**What to work on:** Return only the tail of the data below, word for word: the line with "使いしやすい「オトナツインテール」として人気です。" and each line after it through the final one.

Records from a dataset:
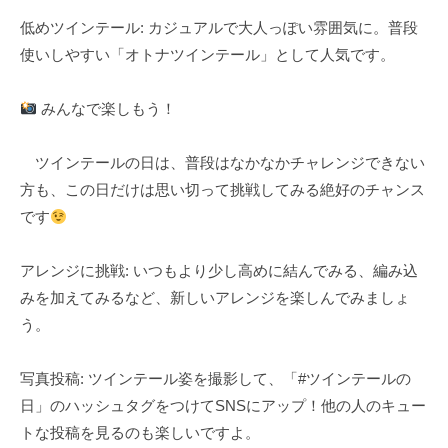
低めツインテール: カジュアルで大人っぽい雰囲気に。普段
使いしやすい「オトナツインテール」として人気です。
みんなで楽しもう！
ツインテールの日は、普段はなかなかチャレンジできない
方も、この日だけは思い切って挑戦してみる絶好のチャンス
です
アレンジに挑戦: いつもより少し高めに結んでみる、編み込
みを加えてみるなど、新しいアレンジを楽しんでみましょ
う。
写真投稿: ツインテール姿を撮影して、「#ツインテールの
日」のハッシュタグをつけてSNSにアップ！他の人のキュー
トな投稿を見るのも楽しいですよ。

**Task result:**
使いしやすい「オトナツインテール」として人気です。
みんなで楽しもう！
ツインテールの日は、普段はなかなかチャレンジできない
方も、この日だけは思い切って挑戦してみる絶好のチャンス
です
アレンジに挑戦: いつもより少し高めに結んでみる、編み込
みを加えてみるなど、新しいアレンジを楽しんでみましょ
う。
写真投稿: ツインテール姿を撮影して、「#ツインテールの
日」のハッシュタグをつけてSNSにアップ！他の人のキュー
トな投稿を見るのも楽しいですよ。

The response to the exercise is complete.